Losses hit home in first-quarter sales

Home deals with paper losses reached 1,305 cases in the first quarter, the highest in 14 years, even after the removal of housing curbs in the end of February.

Data from Ricacorp Properties also showed that loss-recording transactions accounted for about 29.7 percent of the first-quarter deals in the secondary market, up by 3.5 percentage points from the fourth quarter of last year.

After a rise in three quarters in a row, the proportion also hit a new high after 2009.

The losses reflect the fact that more owners were offloading their homes as soon as possible after the additional housing stamp duties were scrapped by the government seven weeks ago, said Ricacorp.
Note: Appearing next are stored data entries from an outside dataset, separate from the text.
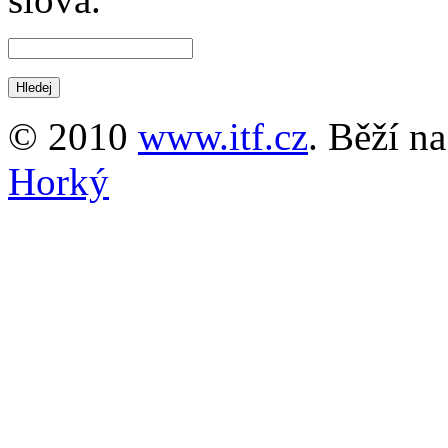
© 2010
www.itf.cz
. Běží n
Horký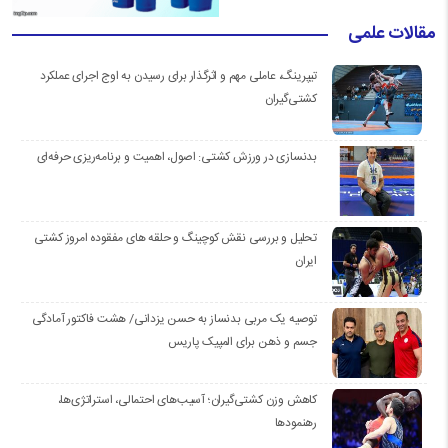
مقالات علمی
تیپرینگ، عاملی مهم و اثرگذار برای رسیدن به اوج اجرای عملکرد
کشتی‌گیران
بدنسازی در ورزش کشتی: اصول، اهمیت و برنامه‌ریزی حرفه‌ای
تحلیل و بررسی نقش کوچینگ و حلقه های مفقوده امروز کشتی
ایران
توصیه یک مربی بدنساز به حسن یزدانی/ هشت فاکتور آمادگی
جسم و ذهن برای المپیک پاریس
کاهش وزن کشتی‌گیران؛ آسیب‌های احتمالی، استراتژی‌ها،
رهنمودها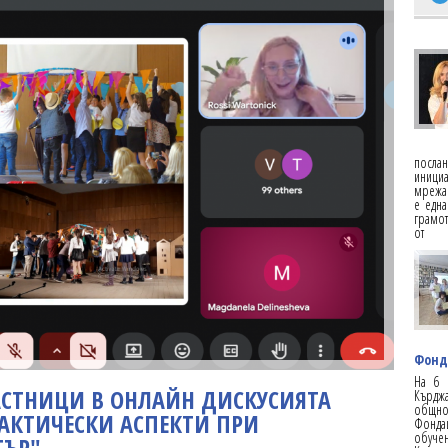
посла
инициа
мрежа 
е една
грамот
от
Фонд
На 6 
ЧАСТНИЦИ В ОНЛАЙН ДИСКУСИЯТА
Кърдж
общнос
РАКТИЧЕСКИ АСПЕКТИ ПРИ
Фонда
обучен
ТЪР"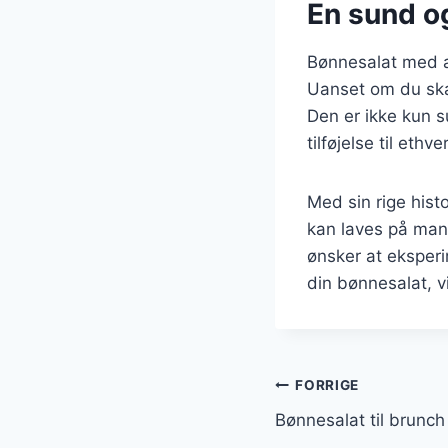
En sund og
Bønnesalat med agu
Uanset om du skal 
Den er ikke kun s
tilføjelse til ethve
Med sin rige hist
kan laves på mang
ønsker at eksper
din bønnesalat, vil
Indlægsnavi
FORRIGE
Bønnesalat til brunch 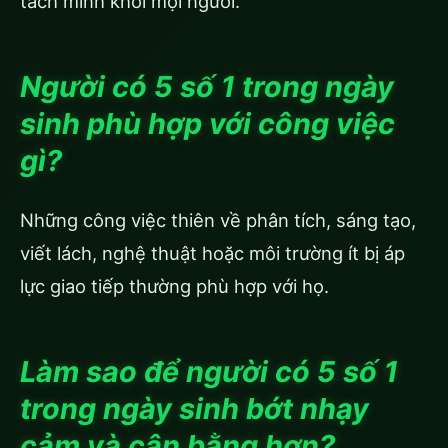
tách mình khỏi mọi người.
Người có 5 số 1 trong ngày
sinh phù hợp với công việc
gì?
Những công việc thiên về phân tích, sáng tạo,
viết lách, nghệ thuật hoặc môi trường ít bị áp
lực giao tiếp thường phù hợp với họ.
Làm sao để người có 5 số 1
trong ngày sinh bớt nhạy
cảm và cân bằng hơn?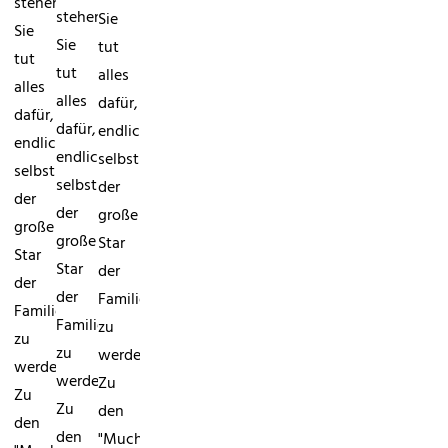
stehen:
stehen:
Sie
Sie
Sie
tut
tut
tut
alles
alles
alles
dafür,
dafür,
dafür,
endlich
endlich
endlich
selbst
selbst
selbst
der
der
der
große
große
große
Star
Star
Star
der
der
der
Familie
Familie
Familie
zu
zu
zu
werden.
werden.
werden.
Zu
Zu
Zu
den
den
den
"MuchMusic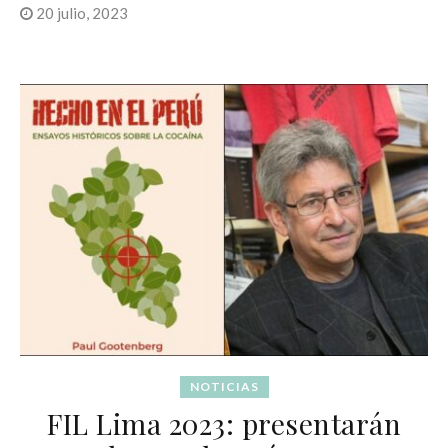
20 julio, 2023
NOTICIAS
FIL Lima 2023: presentarán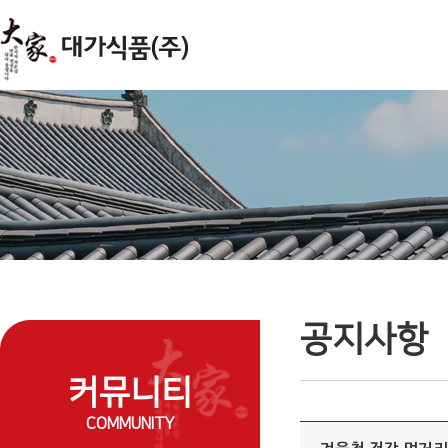
주메뉴 바로가기
컨텐츠 바로가기
공지사항
커뮤니티
COMMUNITY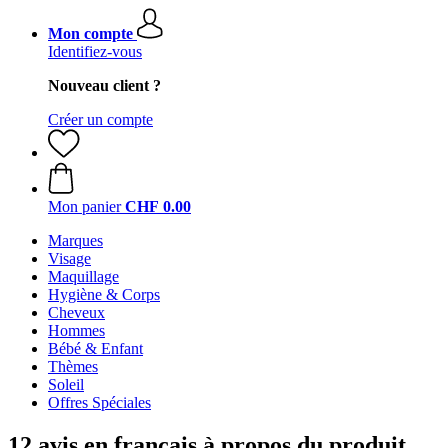
Mon compte
Identifiez-vous
Nouveau client ?
Créer un compte
Mon panier
CHF 0.00
Marques
Visage
Maquillage
Hygiène & Corps
Cheveux
Hommes
Bébé & Enfant
Thèmes
Soleil
Offres Spéciales
12 avis en français à propos du produit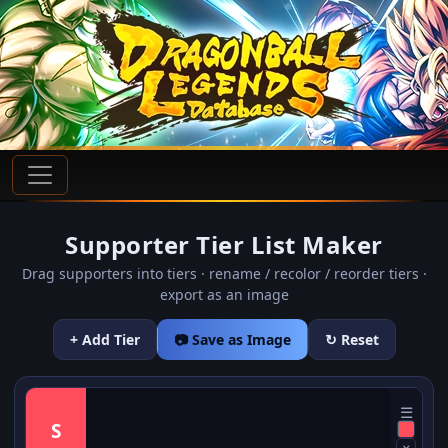
Supporter Tier List Maker
Drag supporters into tiers · rename / recolor / reorder tiers ·
export as an image
+ Add Tier
📷 Save as Image
↻ Reset
☰
S
×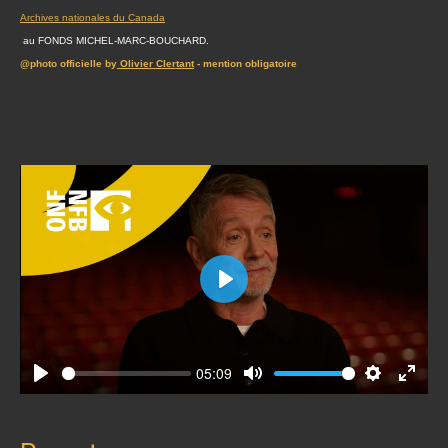
Archives nationales du Canada
au FONDS MICHEL-MARC-BOUCHARD.
@photo officielle by
Olivier Clertant
- mention obligatoire
Play
05:09
Play
Mute
Settings
Enter
fullscr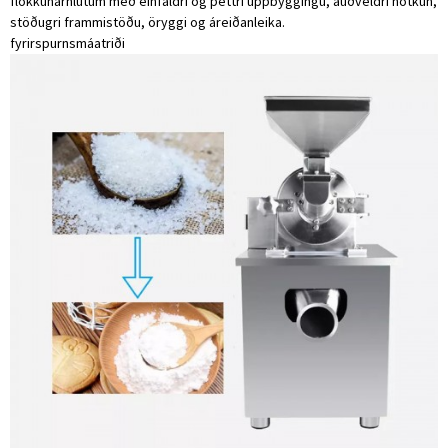
flokkunarhlutum með einfaldri og þéttri uppbyggingu, auðveldri notkun,
stöðugri frammistöðu, öryggi og áreiðanleika.
fyrirspurn
smáatriði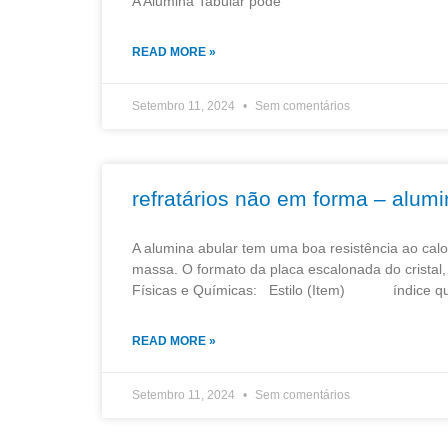
A Alumina Tabular pode
READ MORE »
Setembro 11, 2024
Sem comentários
refratários não em forma – alumi
A alumina abular tem uma boa resistência ao ca
massa. O formato da placa escalonada do cristal,
Físicas e Químicas: Estilo (Item) índice quím
READ MORE »
Setembro 11, 2024
Sem comentários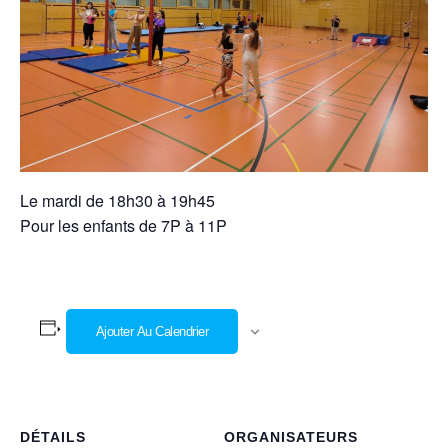
Le mardi de 18h30 à 19h45
Pour les enfants de 7P à 11P
Ajouter Au Calendrier
DÉTAILS
ORGANISATEURS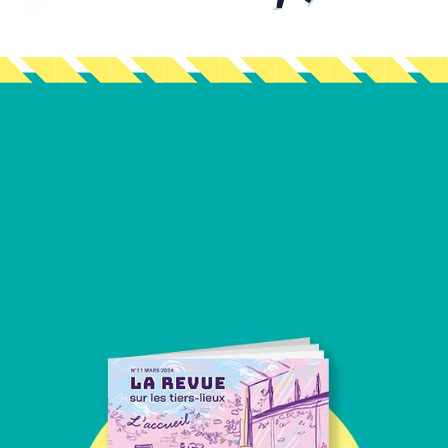
Vous en voulez encore
?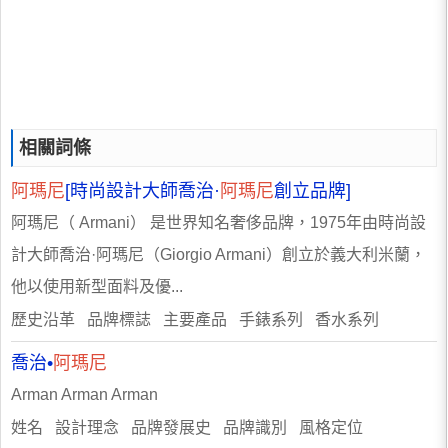
相關詞條
阿瑪尼
[時尚設計大師喬治·
阿瑪尼
創立品牌]
阿瑪尼（ Armani） 是世界知名奢侈品牌，1975年由時尚設
計大師喬治·阿瑪尼（Giorgio Armani）創立於義大利米蘭，
他以使用新型面料及優...
歷史沿革 品牌標誌 主要產品 手錶系列 香水系列
喬治•
阿瑪尼
Arman Arman Arman
姓名 設計理念 品牌發展史 品牌識別 風格定位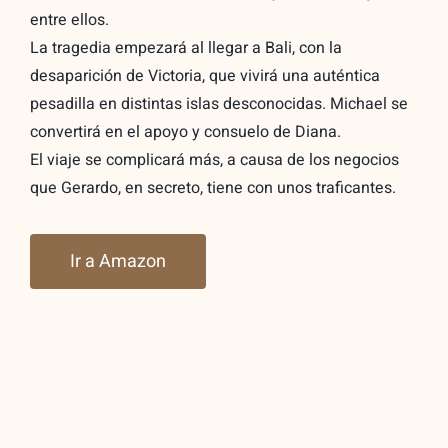
entre ellos.
La tragedia empezará al llegar a Bali, con la
desaparición de Victoria, que vivirá una auténtica
pesadilla en distintas islas desconocidas. Michael se
convertirá en el apoyo y consuelo de Diana.
El viaje se complicará más, a causa de los negocios
que Gerardo, en secreto, tiene con unos traficantes.
Ir a Amazon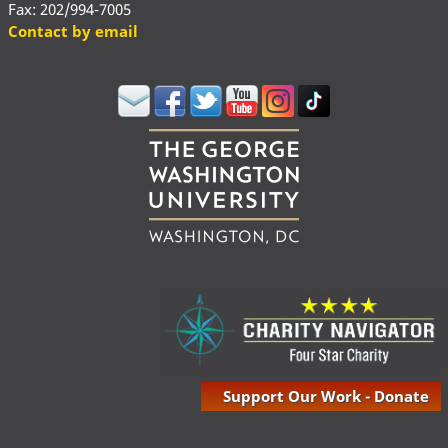
Fax: 202/994-7005
Contact by email
Support Our Work - Donate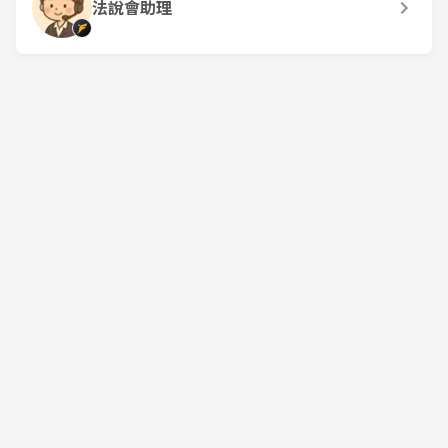
法說會助理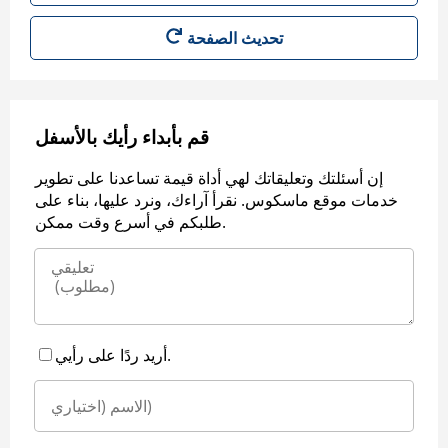
قم بأبداء رأيك بالأسفل
إن أسئلتك وتعليقاتك لهي أداة قيمة تساعدنا على تطوير
خدمات موقع ماسكوس. نقرأ آراءك، ونرد عليها، بناء على
طلبكم في أسرع وقت ممكن.
أريد ردًا على رأيي.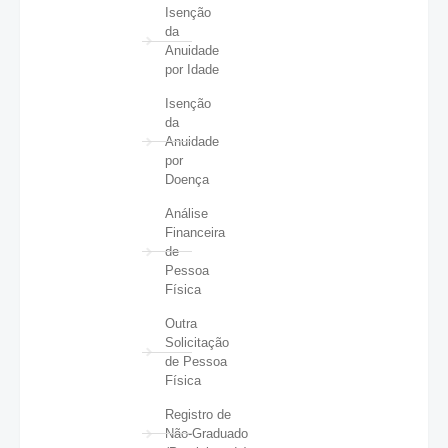
Isenção
da
Anuidade
por Idade
Isenção
da
Anuidade
por
Doença
Análise
Financeira
de
Pessoa
Física
Outra
Solicitação
de Pessoa
Física
Registro de
Não-Graduado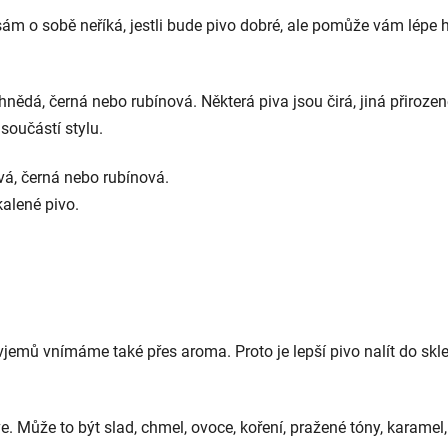
 sám o sobě neříká, jestli bude pivo dobré, ale pomůže vám lépe h
hnědá, černá nebo rubínová. Některá piva jsou čirá, jiná přiroz
součástí stylu.
vá, černá nebo rubínová.
kalené pivo.
jemů vnímáme také přes aroma. Proto je lepší pivo nalít do skle
říve. Může to být slad, chmel, ovoce, koření, pražené tóny, karame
The number of cases in which the selling prices equaled the buying prices was 31, with their share of the total contracting slightly to 0.7 percent.

Profitable private home sales amounted to 3,056 cases, with the proportion of all secondary-market deals decreasing to 69.6 percent from 72.9 percent.

The ratio of profit-recording deals also hit a new 15-year low, indicating that the market remains sluggish and the structural shift in the sector.

Moreover, the average gain of the secondary-market home sales was only 29 percent, plunging from 35.4 percent.

That is also the lowest in 14 years.

Around 64 percent of units sold that went for HK$4 million or below recorded a paper gain, the lowest among all types of private homes.